═════ Exercise input

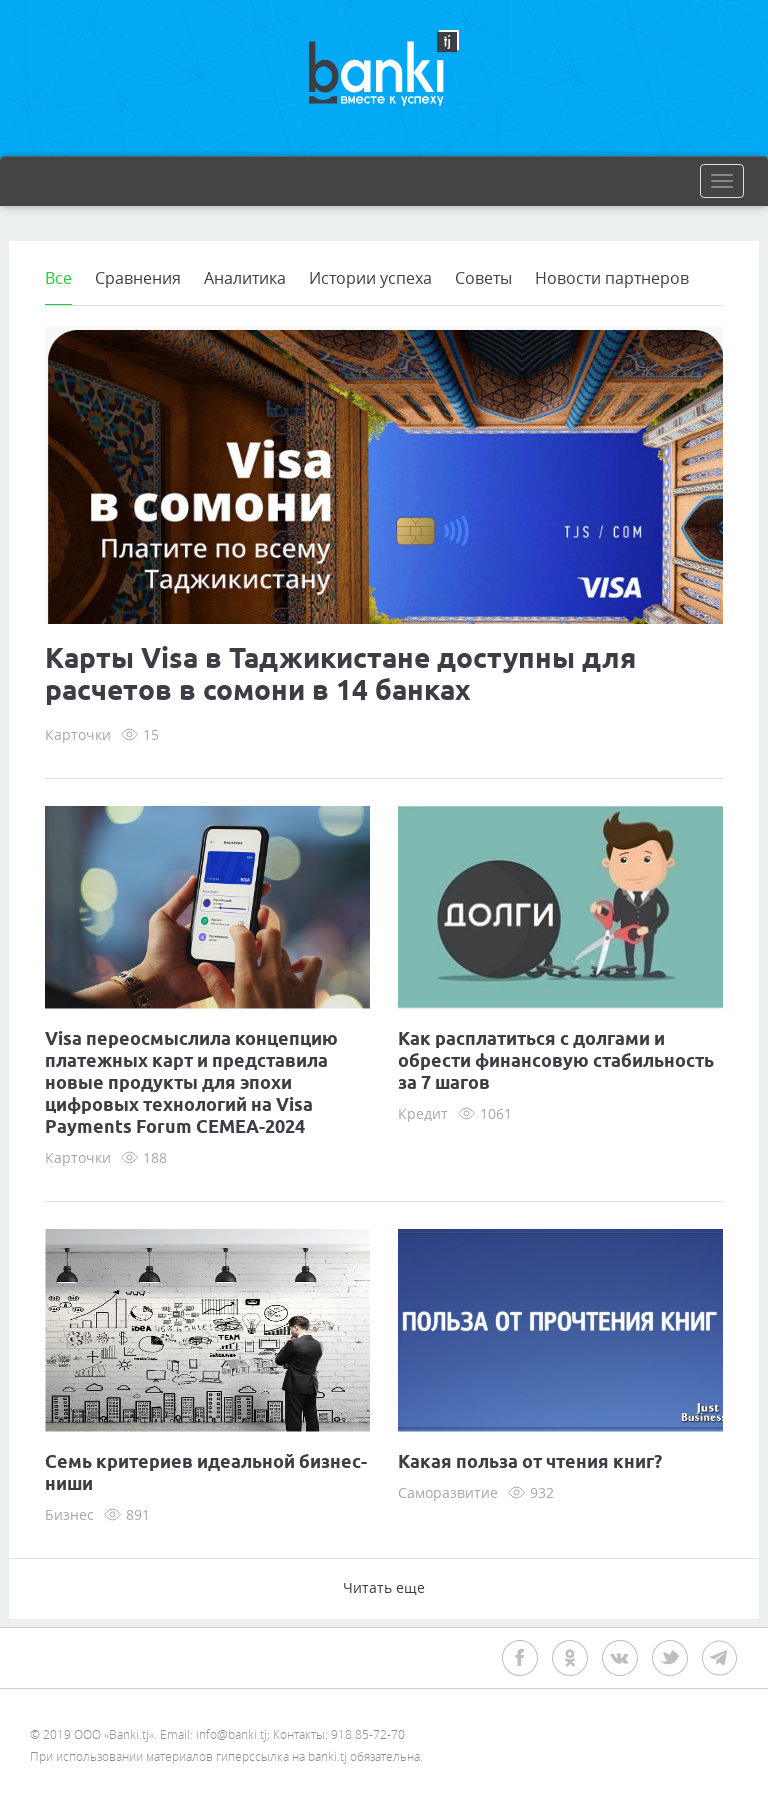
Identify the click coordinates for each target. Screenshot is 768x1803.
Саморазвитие (448, 1492)
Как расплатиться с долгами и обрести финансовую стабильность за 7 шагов (556, 1062)
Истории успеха (370, 278)
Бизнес (69, 1514)
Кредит (423, 1113)
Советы (483, 278)
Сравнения (138, 278)
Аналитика (245, 278)
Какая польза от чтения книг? (530, 1463)
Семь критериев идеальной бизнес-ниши (206, 1474)
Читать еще (384, 1587)
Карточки (78, 734)
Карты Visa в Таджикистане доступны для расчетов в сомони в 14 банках (340, 676)
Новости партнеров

══════════

§ **Task to carry out**
Write out the data in full and exactly as given, though without the images.

§ **Response to this task**
Identify the click coordinates for each target. Screenshot is 768x1803.
Саморазвитие (448, 1492)
Как расплатиться с долгами и обрести финансовую стабильность за 7 шагов (556, 1062)
Истории успеха (370, 278)
Бизнес (69, 1514)
Кредит (423, 1113)
Советы (483, 278)
Сравнения (138, 278)
Аналитика (245, 278)
Какая польза от чтения книг? (530, 1463)
Семь критериев идеальной бизнес-ниши (206, 1474)
Читать еще (384, 1587)
Карточки (78, 734)
Карты Visa в Таджикистане доступны для расчетов в сомони в 14 банках (340, 676)
Новости партнеров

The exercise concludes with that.